散見されたのは、熱帯地域を彷彿させるアクティブなルック。袖をまくり上げたカジュアルなジャケットスタイルにはスカーフを組み合わせ、ボーダーシャツにはまっさらなホワイトのパンツをスタイリング。レザーシューズは踵を踏んで、海際を歩く時のような開放感を感じさせる。シャツやジャケットの所々にあしらわれた、日本人彫金家の長井一馬によるシュールな動物のブローチも活動的な雰囲気を強める。
さらに、フィールドジャケットとパンツのセットアップも多数登場。セットアップは、カモフラージュ柄やトロピカルな花柄、グラフィカルなチェック柄など、豊かなバリエーションで登場した。
ペイント風の模様を施したシャツやパンツは、絵の具の感触を残したような躍動感のある色彩が印象的。

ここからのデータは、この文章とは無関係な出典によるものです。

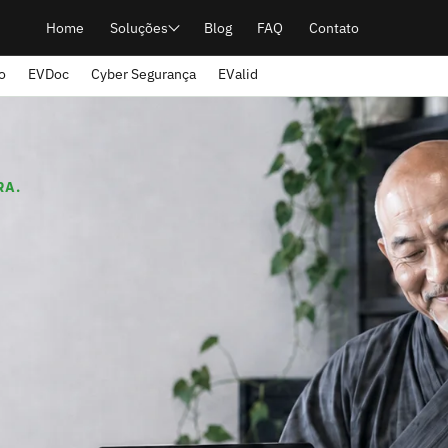
Home
Soluções
Blog
FAQ
Contato
o
EVDoc
Cyber Segurança
EValid
RA.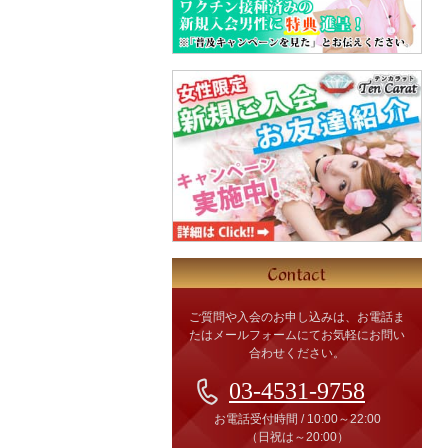
ご質問や入会のお申し込みは、お電話ま
たはメールフォームにてお気軽にお問い
合わせください。
03-4531-9758
お電話受付時間
/
10:00～22:00
（日祝は～20:00）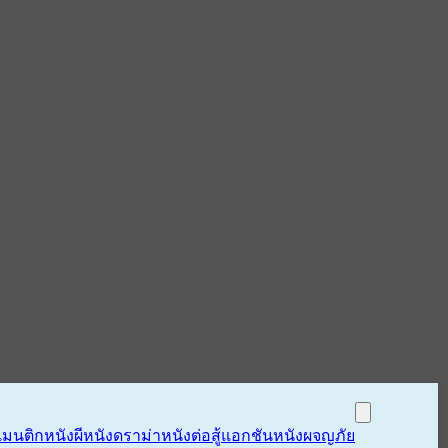
แมนติก
หนังผี
หนังดราม่า
หนังต่อสู้แอกชัน
หนังผจญภัย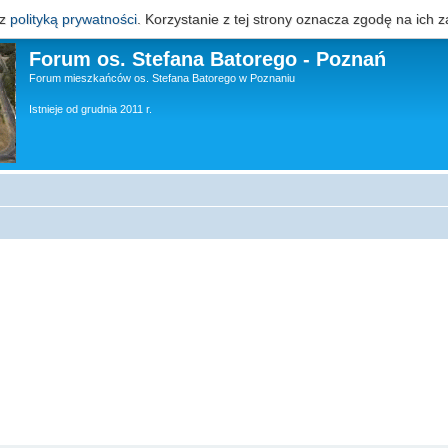
 z
polityką prywatności
. Korzystanie z tej strony oznacza zgodę na ich z
Forum os. Stefana Batorego - Poznań
Forum mieszkańców os. Stefana Batorego w Poznaniu
Istnieje od grudnia 2011 r.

ムラ染めの織り成すグラデーションや、白い部分を残して染めたブラウンとベージュのカラーブロックのセットアップは、自然の中にある柔らかな色彩を思わせる。ウェアに投影されていたのは、“人の手”によって表現された色彩や叙情的な風景だ。
ジョージアの芸術家シャルヴァ・ニクヴァシヴィリによる、新聞紙とテープで粗野に形作った帽子や、モデルが引き摺るようにして手に持っていた、収穫用袋のような大きなバッグ、端切れや切り捨てた生地から作られたビーチサンダルもまた、漂着物を思わせる。バッグには手描き風のイラストで植物が描かれている。大量生産されるプラスチックとは対照的な、プリミティブなクラフト感が、逆説的にプラスチックに溢れた海の風景を浮き彫りにするかのようだ。